→ Work instructions
Pick out and copy every line below that has the word "systems".

[Dataset entries]
◆ ◆ ◆ ◆ ◆ ◆ ◆
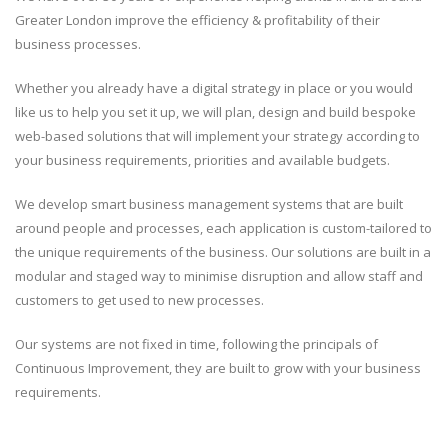
Greater London improve the efficiency & profitability of their
business processes.
Whether you already have a digital strategy in place or you would
like us to help you set it up, we will plan, design and build bespoke
web-based solutions that will implement your strategy according to
your business requirements, priorities and available budgets.
We develop smart business management systems that are built
around people and processes, each application is custom-tailored to
the unique requirements of the business. Our solutions are built in a
modular and staged way to minimise disruption and allow staff and
customers to get used to new processes.
Our systems are not fixed in time, following the principals of
Continuous Improvement, they are built to grow with your business
requirements.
◆ ◆ ◆ ◆ ◆ ◆ ◆
→ Expected answer
We develop smart business management systems that are built
Our systems are not fixed in time, following the principals of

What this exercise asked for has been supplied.